No desenvolvimento do conto, acompanhamos a saga de uma mulher grávida, com o seu marido e um filho. Com a fome e o cansaço à espreita, eles atravessam uma estrada no dia de Natal. De vocabulário limitado, ansiosos por algo que possa aplacar as dificuldades que os deixam cerceados, os personagens de Conto de Natal encontram um possível lugar para descanso, mas para isso, precisam driblar uma cerca de arame farpado. Esse é um dos tantos obstáculos da travessia. Caminham até uma única árvore com sombra do local. Sentam-se no chão e ficam calados, cada um com seus pensamentos. É uma atmosfera de desilusão. O sol, ardente, secava o pasto maltratado, conforme as descrições do narrador que delineia cada aspecto do espaço por onde as figuras ficcionais se instalam. O calor, sufocante, era acompanhado da falta de uma brisa mínima que fosse capaz de mexer uma das folhas.

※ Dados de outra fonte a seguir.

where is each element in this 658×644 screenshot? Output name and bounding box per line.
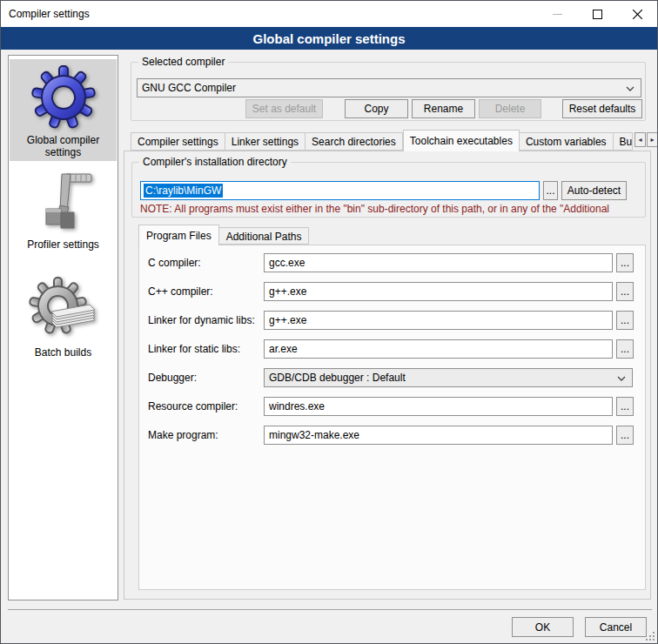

Mais adiante, seguem caminho. Enquanto o menino choramingava, a mãe destacava para o marido, Faustino, a chegada do bebê. O seu corpo sinalizava isso e, desde então, a caminhada fica mais tensa. Conseguem um carreiro para colaborar com a travessia e se instalam na habitação de um fazendeiro que está fora há dois dias. Numa referência ao marco cristão que define as comemorações natalinas, a família passa pelo nascimento do bebê num espaço rústico, envolvendo capim cortado, dentre outros recursos que nos remetem ao que é a simplicidade. Depois da chegada do segundo filho, se dão conta de que é Natal. O pai, então, diz que o nome do recém-chegado será Jesus Cristo. De repente, após esse breve diálogo, o filho mais velho chama o pai para mostrar o irmão. Sim, do nada, o pequeno Jesus está morto.
O nascimento de Cristo é a base para o período natalino. Aqui, por sua vez, precisamos lidar com a morte de um ser humano recém-nascido, numa perspectiva pessimista para a época. Sem deixar espaço para emoções ainda mais fortes, Rubem Braga encerra a sua narrativa curta e objetiva de forma a causar espanto. Sem chances, caro leitor, de elevações. O bebê tem a sua vida aniquilada sem explicações. É chocante e muito triste, mas revelador da crítica empreendida pelo escritor diante da realidade daquela família. Colocar no mundo mais uma criança para sofrer? Teria sido um alívio, uma espécie de libertação para a existência de peregrinação que nos faz lembrar, salvaguardadas as devidas proporções comparativas, Morte e Vida Severina e Vidas Secas, de João Cabral de Melo Neto e Graciliano Ramos, respectivamente, marcos da nossa história literária que retratam cenários de desesperança, dor e morte, cada uma à sua maneira, em espaços onde as diferenças sociais demonstram o qual a desigualdade é desumana, mas uma realidade intensa ainda muito em voga em nosso contexto.
Para alguns, nem sempre há chances de se vivenciar um Feliz Natal.
Conto de Natal (Brasil, 1964)
Autor: Rubem Braga
Editora original: Artes Graficas Gomes de Souza S. A.